» WORK ORDER:
Among the lines of the listing below, retype exactly those from the one containing "iPad, IPod or iPod touch FREE for a limited" through the one containing "without issuing", both included. Do not include pictures.

- Opening Delimiter -

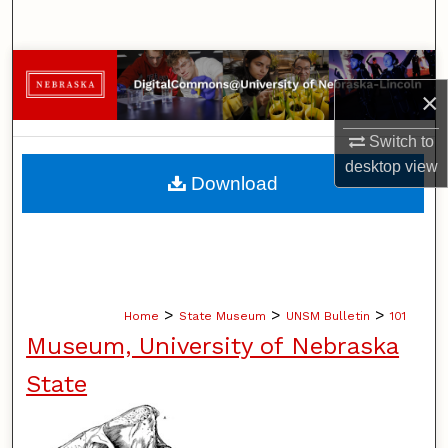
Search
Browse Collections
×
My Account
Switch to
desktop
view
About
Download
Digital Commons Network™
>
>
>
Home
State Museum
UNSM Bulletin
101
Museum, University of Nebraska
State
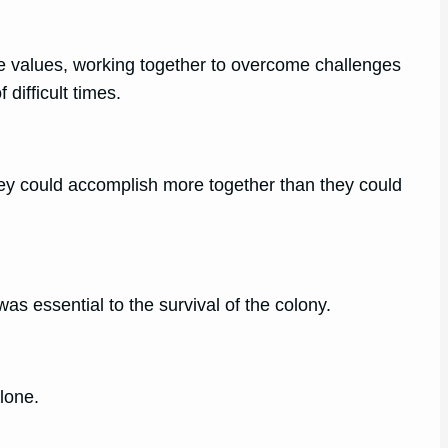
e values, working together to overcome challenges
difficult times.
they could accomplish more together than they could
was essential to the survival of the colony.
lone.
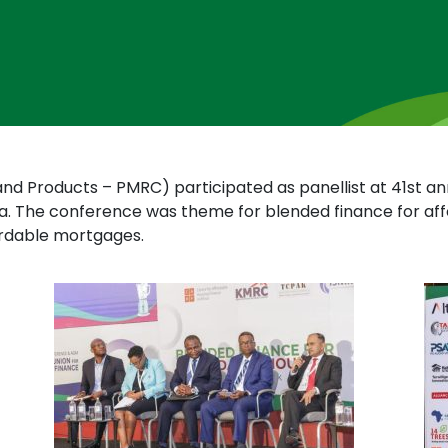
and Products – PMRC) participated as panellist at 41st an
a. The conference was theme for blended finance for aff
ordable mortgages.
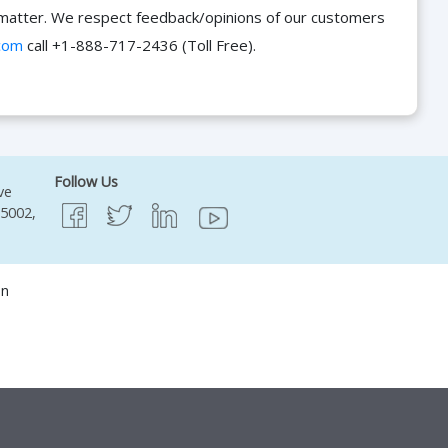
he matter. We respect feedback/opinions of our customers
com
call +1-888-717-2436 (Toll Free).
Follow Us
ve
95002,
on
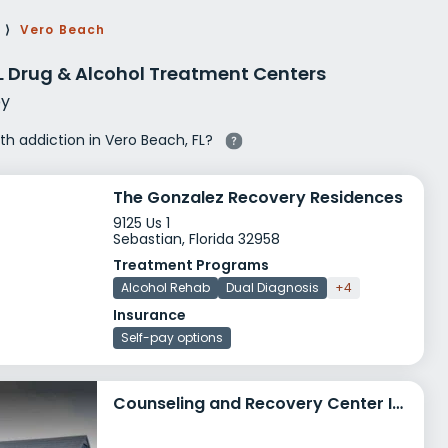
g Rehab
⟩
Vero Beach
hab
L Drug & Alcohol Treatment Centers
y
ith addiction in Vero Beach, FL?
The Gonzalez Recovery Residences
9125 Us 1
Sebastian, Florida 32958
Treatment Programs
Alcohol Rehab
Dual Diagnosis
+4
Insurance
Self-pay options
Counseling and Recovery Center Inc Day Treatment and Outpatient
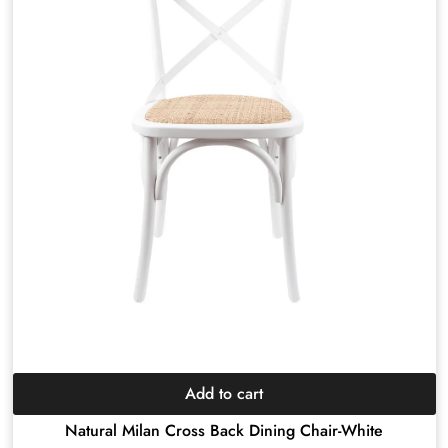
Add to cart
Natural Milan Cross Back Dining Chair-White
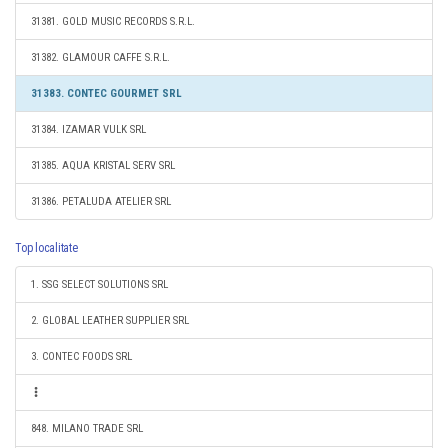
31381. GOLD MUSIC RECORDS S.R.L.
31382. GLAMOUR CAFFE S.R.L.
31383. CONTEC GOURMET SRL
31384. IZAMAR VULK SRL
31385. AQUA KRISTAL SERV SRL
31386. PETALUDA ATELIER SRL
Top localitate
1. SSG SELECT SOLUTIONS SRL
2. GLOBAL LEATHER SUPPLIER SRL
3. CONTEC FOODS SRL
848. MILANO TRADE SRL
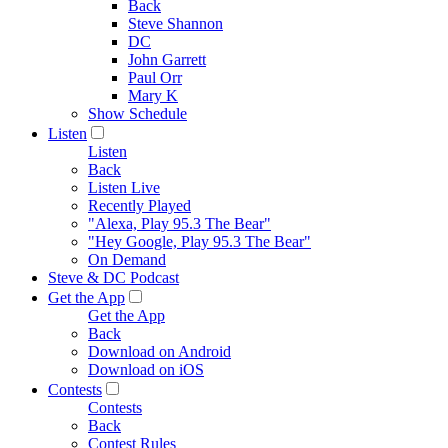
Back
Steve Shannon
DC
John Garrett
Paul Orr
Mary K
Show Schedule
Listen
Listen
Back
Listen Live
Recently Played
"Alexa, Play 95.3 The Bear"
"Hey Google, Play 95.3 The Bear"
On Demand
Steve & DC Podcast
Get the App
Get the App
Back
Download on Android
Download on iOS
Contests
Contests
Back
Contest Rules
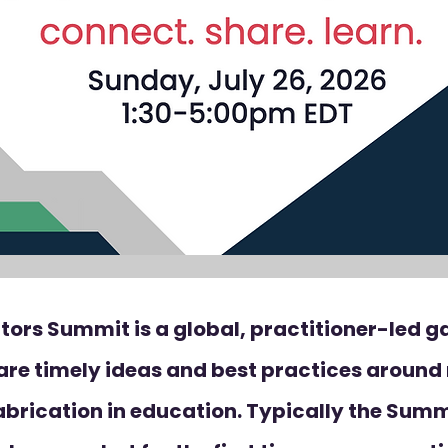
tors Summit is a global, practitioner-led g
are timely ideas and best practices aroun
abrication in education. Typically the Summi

- Closing Delimiter -
- Opening Delimiter -

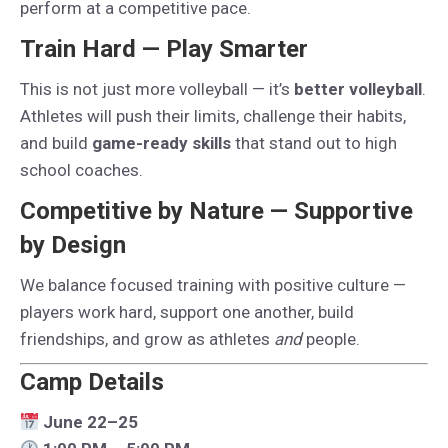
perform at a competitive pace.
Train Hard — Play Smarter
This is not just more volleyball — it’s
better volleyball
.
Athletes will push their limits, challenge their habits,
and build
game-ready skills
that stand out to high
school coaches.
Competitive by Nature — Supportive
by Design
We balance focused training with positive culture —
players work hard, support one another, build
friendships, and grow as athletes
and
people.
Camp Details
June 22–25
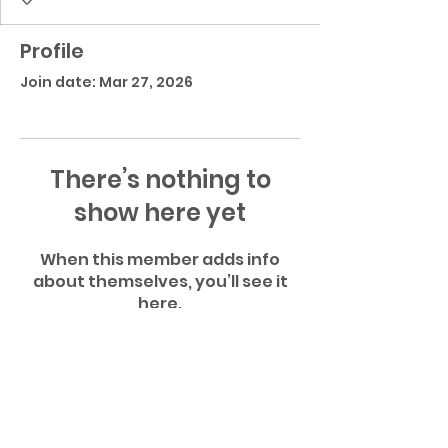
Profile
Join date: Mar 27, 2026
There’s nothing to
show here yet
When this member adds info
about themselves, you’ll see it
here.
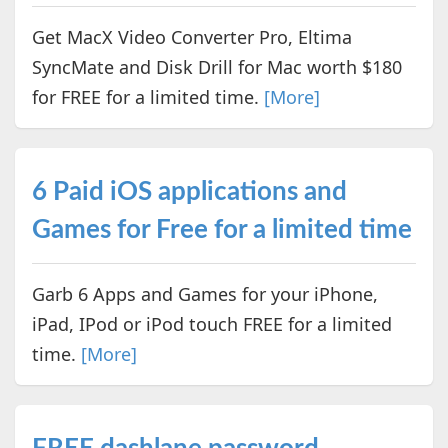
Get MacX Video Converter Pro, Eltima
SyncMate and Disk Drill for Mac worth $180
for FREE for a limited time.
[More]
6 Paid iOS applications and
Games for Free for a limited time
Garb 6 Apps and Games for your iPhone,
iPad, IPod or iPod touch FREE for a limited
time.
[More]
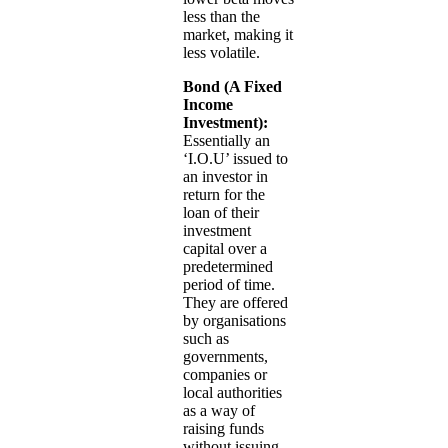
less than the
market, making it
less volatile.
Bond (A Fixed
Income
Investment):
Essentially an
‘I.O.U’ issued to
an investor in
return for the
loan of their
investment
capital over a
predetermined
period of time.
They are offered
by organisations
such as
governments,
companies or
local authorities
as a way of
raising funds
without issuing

- Closing Delimiter -

» PROBLEM SOLUTION:
iPad, IPod or iPod touch FREE for a limited
time.
[More]
less than the
market, making it
less volatile.
Bond (A Fixed
Income
Investment):
Essentially an
‘I.O.U’ issued to
an investor in
return for the
loan of their
investment
capital over a
predetermined
period of time.
They are offered
by organisations
such as
governments,
companies or
local authorities
as a way of
raising funds
without issuing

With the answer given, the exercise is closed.